What you will do - Repeat exactly, and only, the lines of the entries below from the one with "Foto: Indo Times" through the one with "dan jika bercampur", both ends included.

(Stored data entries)
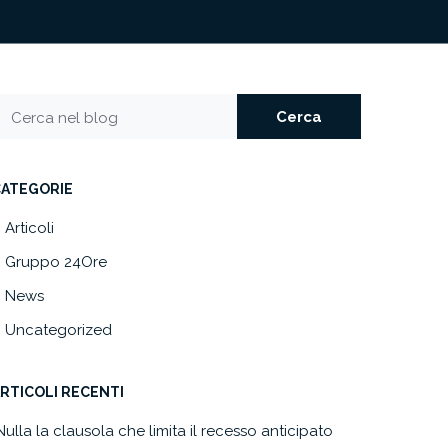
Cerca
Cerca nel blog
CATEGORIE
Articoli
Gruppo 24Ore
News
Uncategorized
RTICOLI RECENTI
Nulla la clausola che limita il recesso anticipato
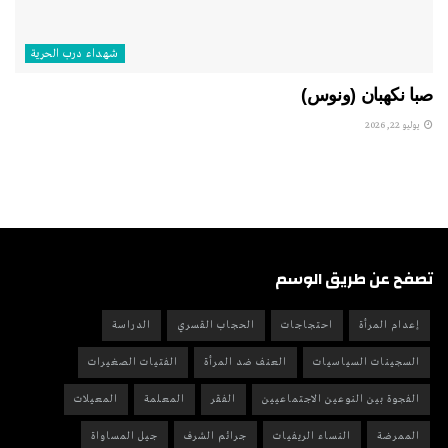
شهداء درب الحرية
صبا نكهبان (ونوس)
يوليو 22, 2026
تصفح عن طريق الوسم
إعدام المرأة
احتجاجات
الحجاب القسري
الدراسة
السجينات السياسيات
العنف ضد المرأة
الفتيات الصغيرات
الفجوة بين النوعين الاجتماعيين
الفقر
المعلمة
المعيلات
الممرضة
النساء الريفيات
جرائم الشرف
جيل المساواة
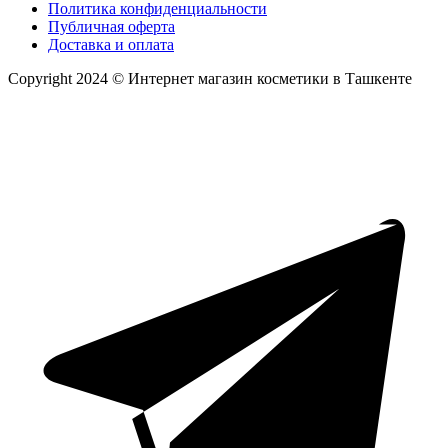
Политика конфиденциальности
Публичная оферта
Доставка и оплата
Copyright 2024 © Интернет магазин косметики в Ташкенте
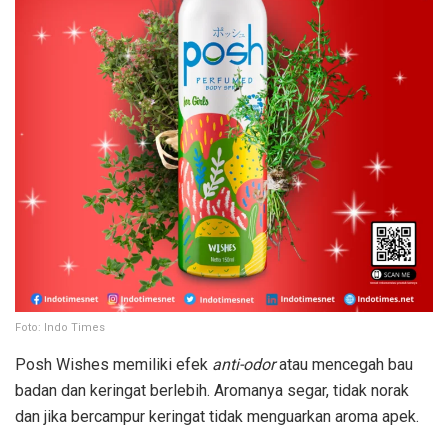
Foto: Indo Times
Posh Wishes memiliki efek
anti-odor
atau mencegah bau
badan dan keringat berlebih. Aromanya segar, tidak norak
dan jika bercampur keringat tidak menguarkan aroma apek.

...

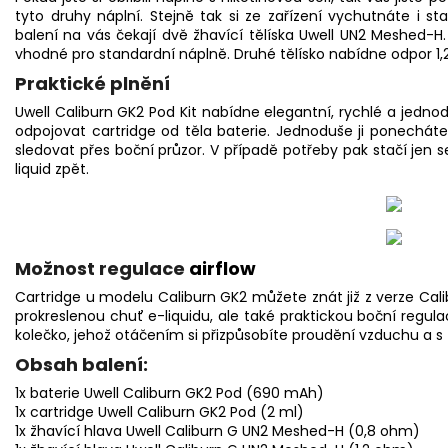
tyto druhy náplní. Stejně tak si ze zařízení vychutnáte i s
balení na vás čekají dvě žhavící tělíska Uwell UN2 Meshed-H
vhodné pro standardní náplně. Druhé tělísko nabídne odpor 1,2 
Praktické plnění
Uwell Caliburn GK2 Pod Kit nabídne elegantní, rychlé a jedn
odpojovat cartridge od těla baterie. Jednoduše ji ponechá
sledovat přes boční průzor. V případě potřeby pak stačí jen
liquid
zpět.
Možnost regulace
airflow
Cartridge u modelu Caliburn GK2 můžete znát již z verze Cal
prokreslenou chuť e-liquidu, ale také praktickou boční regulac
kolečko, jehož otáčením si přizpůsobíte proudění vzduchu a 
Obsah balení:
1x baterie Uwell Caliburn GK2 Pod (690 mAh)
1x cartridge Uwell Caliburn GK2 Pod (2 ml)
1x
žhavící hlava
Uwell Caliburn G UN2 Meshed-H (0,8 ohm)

Your solution -
Foto: Indo Times
Posh Wishes memiliki efek
anti-odor
atau mencegah bau
badan dan keringat berlebih. Aromanya segar, tidak norak
dan jika bercampur keringat tidak menguarkan aroma apek.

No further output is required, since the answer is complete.